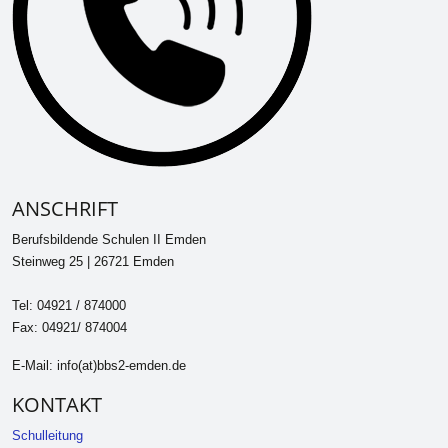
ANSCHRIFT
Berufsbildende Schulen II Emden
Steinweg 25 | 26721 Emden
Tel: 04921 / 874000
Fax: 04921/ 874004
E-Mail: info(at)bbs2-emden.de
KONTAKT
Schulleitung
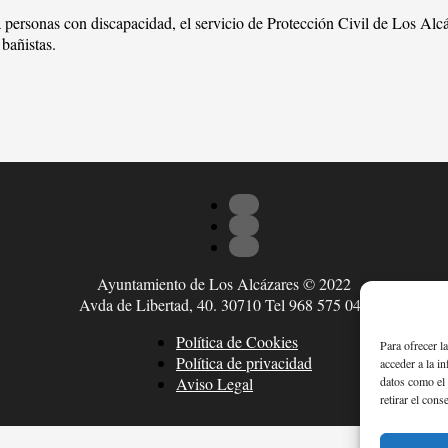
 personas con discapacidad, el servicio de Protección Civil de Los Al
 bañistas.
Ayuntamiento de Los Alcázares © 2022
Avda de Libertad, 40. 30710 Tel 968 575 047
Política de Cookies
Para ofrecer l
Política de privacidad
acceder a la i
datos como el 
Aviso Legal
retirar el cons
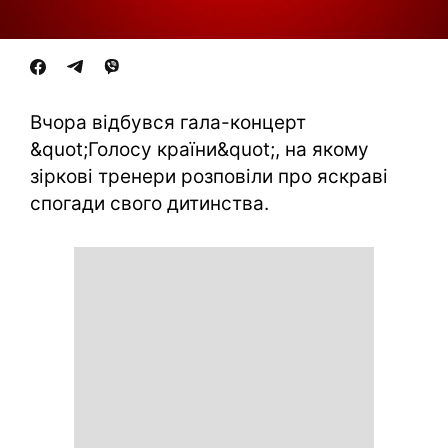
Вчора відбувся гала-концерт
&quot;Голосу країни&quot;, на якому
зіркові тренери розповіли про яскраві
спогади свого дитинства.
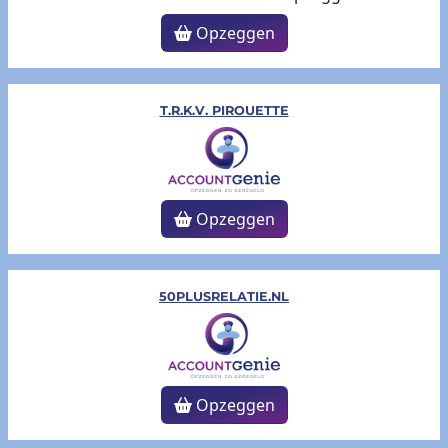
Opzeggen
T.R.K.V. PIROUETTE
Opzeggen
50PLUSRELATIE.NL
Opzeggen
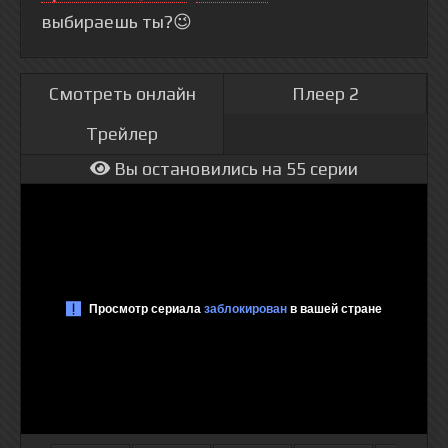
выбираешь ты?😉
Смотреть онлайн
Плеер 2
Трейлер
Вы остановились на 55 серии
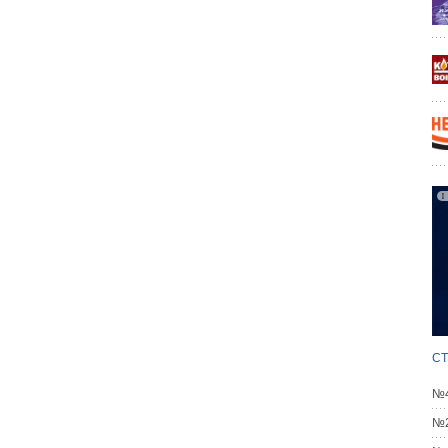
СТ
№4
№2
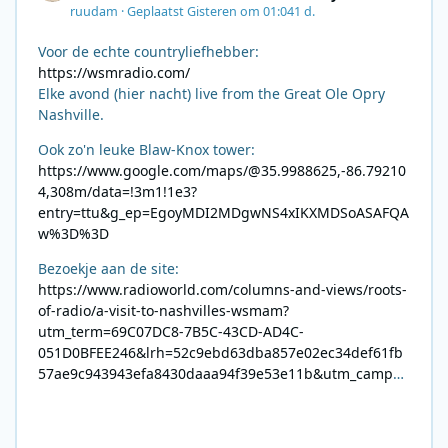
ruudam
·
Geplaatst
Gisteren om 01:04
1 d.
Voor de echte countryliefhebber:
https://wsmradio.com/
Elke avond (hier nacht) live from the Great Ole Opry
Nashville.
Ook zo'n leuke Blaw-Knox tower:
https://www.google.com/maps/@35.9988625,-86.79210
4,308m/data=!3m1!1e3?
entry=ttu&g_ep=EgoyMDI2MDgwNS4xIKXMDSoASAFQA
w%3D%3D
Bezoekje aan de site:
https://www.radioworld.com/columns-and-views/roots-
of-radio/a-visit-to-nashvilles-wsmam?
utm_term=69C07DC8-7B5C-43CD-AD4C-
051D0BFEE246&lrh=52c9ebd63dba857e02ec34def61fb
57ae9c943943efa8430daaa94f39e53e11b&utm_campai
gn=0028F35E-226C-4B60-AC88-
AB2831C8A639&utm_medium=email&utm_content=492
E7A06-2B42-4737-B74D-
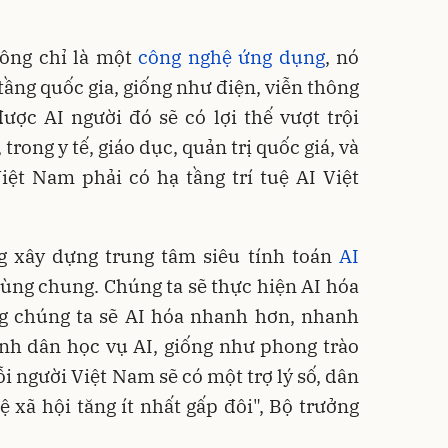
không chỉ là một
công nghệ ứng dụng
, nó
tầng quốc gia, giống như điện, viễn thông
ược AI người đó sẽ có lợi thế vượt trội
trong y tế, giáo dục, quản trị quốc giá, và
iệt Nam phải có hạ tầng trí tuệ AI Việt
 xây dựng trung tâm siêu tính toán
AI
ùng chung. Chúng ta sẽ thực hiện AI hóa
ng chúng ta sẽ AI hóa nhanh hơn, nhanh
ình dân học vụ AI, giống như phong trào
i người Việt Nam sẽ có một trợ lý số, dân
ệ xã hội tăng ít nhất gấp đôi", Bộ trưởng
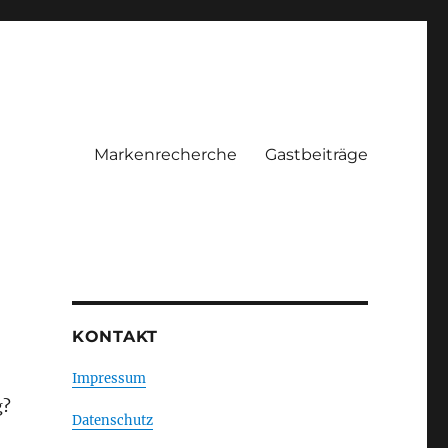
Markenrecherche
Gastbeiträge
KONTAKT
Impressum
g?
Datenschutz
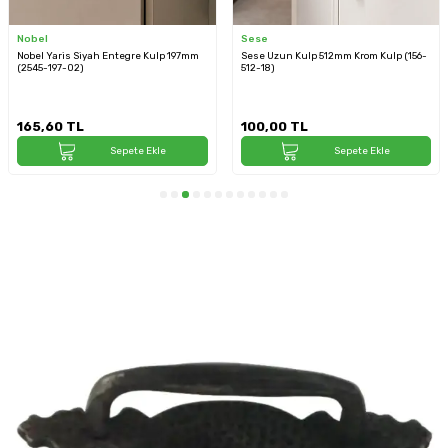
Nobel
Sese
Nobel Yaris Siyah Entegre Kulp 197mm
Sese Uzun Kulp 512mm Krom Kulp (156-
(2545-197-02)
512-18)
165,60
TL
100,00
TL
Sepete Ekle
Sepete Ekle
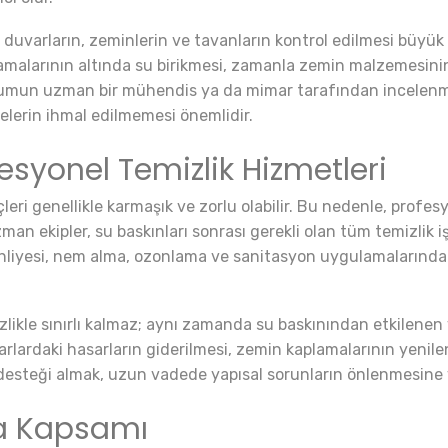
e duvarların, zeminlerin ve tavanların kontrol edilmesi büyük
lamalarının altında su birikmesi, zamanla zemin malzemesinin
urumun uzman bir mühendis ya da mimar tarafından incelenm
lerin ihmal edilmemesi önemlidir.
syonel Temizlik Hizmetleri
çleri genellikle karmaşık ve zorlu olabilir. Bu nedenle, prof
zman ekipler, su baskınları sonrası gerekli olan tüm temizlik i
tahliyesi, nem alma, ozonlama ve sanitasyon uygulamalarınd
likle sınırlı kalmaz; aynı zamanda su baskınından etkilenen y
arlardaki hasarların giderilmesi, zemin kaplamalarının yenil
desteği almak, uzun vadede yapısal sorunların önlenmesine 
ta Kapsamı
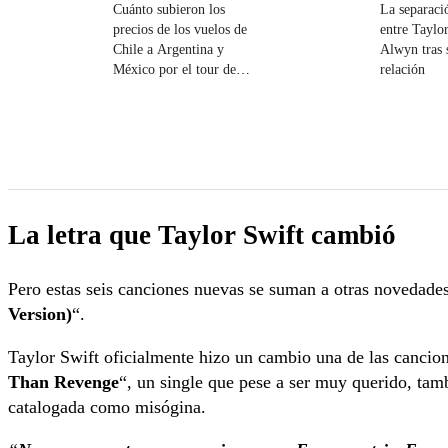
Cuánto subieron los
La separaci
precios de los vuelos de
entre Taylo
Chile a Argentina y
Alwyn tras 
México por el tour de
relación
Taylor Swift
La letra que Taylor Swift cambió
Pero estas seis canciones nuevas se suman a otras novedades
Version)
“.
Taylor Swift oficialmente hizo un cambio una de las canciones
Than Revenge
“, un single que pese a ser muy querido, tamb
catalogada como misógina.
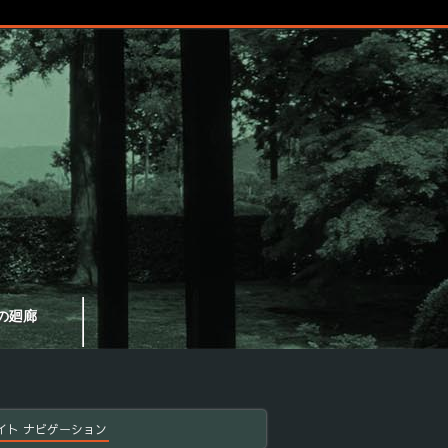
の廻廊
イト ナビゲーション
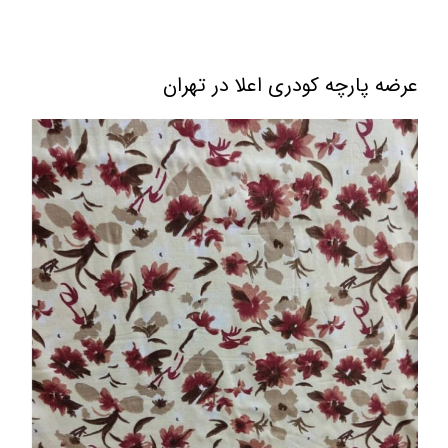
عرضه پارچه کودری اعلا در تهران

_ _ _ _

TASK INSTRUCTIONS: Search the entries above for "como". Return every line that has it.

TASK ANSWER:
datos como el 
catalogada como misógina.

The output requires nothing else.